Jetzt erklärte er, dass man in eine entscheidende Phase der Ermittlungen eingetreten sei, wann die Anklage eingereicht wird, hänge aber von der niederländischen Staatsanwaltschaft ab. Dass es so lange gedauert hat, liege daran, dass es sich um einen "absolut einmaligen Fall in der Weltgeschichte" handele: "Eine solche Untersuchung und das künftige Format des Gerichts hat es zuvor nie gegeben. Es findet eine sehr sorgfältige Vorbereitung statt, die natürlich viel Zeit benötigt." 2018 seien bereits die Anklageschriften vorbereitet worden, um sie dem Gericht vorzulegen. Dazu seien auch Vorbereitungen auf gesetzgeberischer Ebene gemacht worden, weil bestimmte Verfahrenseinzelheiten noch gesetzlich geregelt werden müssen.

Ein Gericht in Kiew hat gerade die Antikorruptionsbehörde (NABU) angewiesen, eine Strafermittlung gegen den Generalstaatsanwalt Yuriy Lutsenko und seinen Stellvertreter einzuleiten. NABU-Mitarbeiter hatten sich zuvor geweigert, solche Ermittlungen aufzunehmen, obgleich die Aufforderung vom Geheimdienst SBU kam. Beschuldigt werden die Generalstaatsanwälte der Korruption, der Verschwörung, des Machtmissbrauchs, der Verschleierung von Verbrechen, des Betrugs, der Annahme von Schmiergeldern und der Weigerung, der gerichtlichen Entscheidung nachzukommen.

Amtsmissbrauch und Korruption begleiten die politische Karriere des Generalstaatsanwalts, der auch schon Innenminister war, sich an der Maidan-Bewegung beteiligt hatte und als Mitglied der Partei Poroschenkos in das Parlament gewählt wurde. Seit 2016 wurde Lutsenko, der kein Jurist ist (!), Generalstaatsanwalt, seine Frau ist seit 2015 Abgeordnete. Im Dezember hatte Lutsenko erklärt, dass die Ermittlungen gegen die Täter, die für die Toten auf dem Maidan im Februar 2014 verantwortlich sind, nun abgeschlossen seien. Obgleich Hinweise dafür sprechen, dass Maidan-Aktivisten hinter den oder hinter einigen Morden stecken können, macht Lutsenko den gestürzten Präsidenten Janukowitsch und den ehemaligen Geheimdienstchef und Kommandeur der Kräfte des Innenministeriums mitsamt weiteren Ex-Mitarbeitern dafür verantwortlich. Der Prozess soll Anfang des Jahres beginnen.

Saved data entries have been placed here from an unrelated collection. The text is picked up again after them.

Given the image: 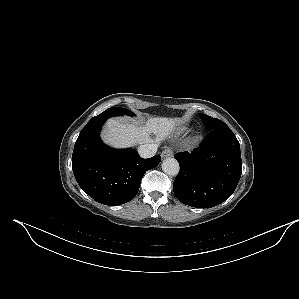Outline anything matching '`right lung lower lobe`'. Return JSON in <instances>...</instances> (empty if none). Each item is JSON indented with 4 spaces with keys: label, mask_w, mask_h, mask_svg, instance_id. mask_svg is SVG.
<instances>
[{
    "label": "right lung lower lobe",
    "mask_w": 299,
    "mask_h": 299,
    "mask_svg": "<svg viewBox=\"0 0 299 299\" xmlns=\"http://www.w3.org/2000/svg\"><path fill=\"white\" fill-rule=\"evenodd\" d=\"M103 112L81 130L72 155V169L81 189L101 204L120 205L138 193L141 179L161 161L160 155L143 159L134 149H110L101 141L102 125L109 117Z\"/></svg>",
    "instance_id": "98d812e1"
}]
</instances>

Im September 2018 hatten der niederländische Außenminister Stef Blok und seine australische Kollegin Marise Payne bekannt gegeben, dass die beiden Länder nach der expliziten Beschuldigung Russlands Moskau zu trilateralen Verhandlungen über staatliche Verantwortung aufgefordert hatten.

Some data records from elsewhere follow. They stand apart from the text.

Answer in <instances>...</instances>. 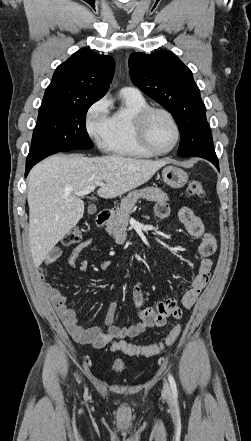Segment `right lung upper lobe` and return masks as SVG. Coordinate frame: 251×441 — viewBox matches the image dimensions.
<instances>
[{
	"label": "right lung upper lobe",
	"mask_w": 251,
	"mask_h": 441,
	"mask_svg": "<svg viewBox=\"0 0 251 441\" xmlns=\"http://www.w3.org/2000/svg\"><path fill=\"white\" fill-rule=\"evenodd\" d=\"M114 68L111 56L81 49L56 68L42 103L102 98L109 88Z\"/></svg>",
	"instance_id": "obj_1"
}]
</instances>
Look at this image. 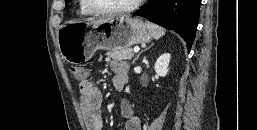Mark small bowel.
<instances>
[{
  "label": "small bowel",
  "instance_id": "c3829d8e",
  "mask_svg": "<svg viewBox=\"0 0 257 130\" xmlns=\"http://www.w3.org/2000/svg\"><path fill=\"white\" fill-rule=\"evenodd\" d=\"M128 68V64L124 61L112 63L113 84L117 91H121L127 82ZM79 91L81 110L87 129L102 130V94L100 90L90 80L85 79L80 81ZM120 112L125 119L124 130H141V120L135 115L131 104L127 100L120 102Z\"/></svg>",
  "mask_w": 257,
  "mask_h": 130
}]
</instances>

Vor kurzem hatte die Sprecherin des russischen Außenministeriums, Maria Sacharow, darauf reagiert und gesagt, ein solches trilaterales Treffen könne in den kommenden Monaten stattfinden, falls die Niederlande und Australien Moskau kein Ultimatum stellen, unbegründete Beschuldigungen unterlassen und bereit zu einem sachlichen Gespräch über den Abschuss seien. Im Dezember hatte Blok beklagt, dass noch keine Gespräche stattgefunden hätten. Man sei weiter bereit für Gespräche über die russische Verantwortung, werde jetzt aber klären, ob man sich an ein internationales Gericht oder eine internationale Organisation wende.

Zuvor hatte der Chef des niederländischen Außenministeriums, Stef Blok, erklärt, dass sich die Behörden des Landes im Zusammenhang mit dem Abschuss der malaysischen Boeing in der Ukraine an ein internationales Gericht oder eine internationale Organisation wenden könnten. Der Minister stellte fest, dass die Niederlande und Australien zuvor Russland gebeten hatten, sich auf diplomatischem Wege offiziell mit ihnen in Verbindung zu setzen, "um die Verantwortung im Interesse der Justiz, die Opfer (die Tragödie) und ihre Angehörigen zu diskutieren". Das dürfte illusorisch sein, zumindest so lange keine handfesten Beweise für die russische Verantwortung präsentiert werden können. Moskau wirft dem JIT vor, voreingenommen und einseitig zu ermitteln.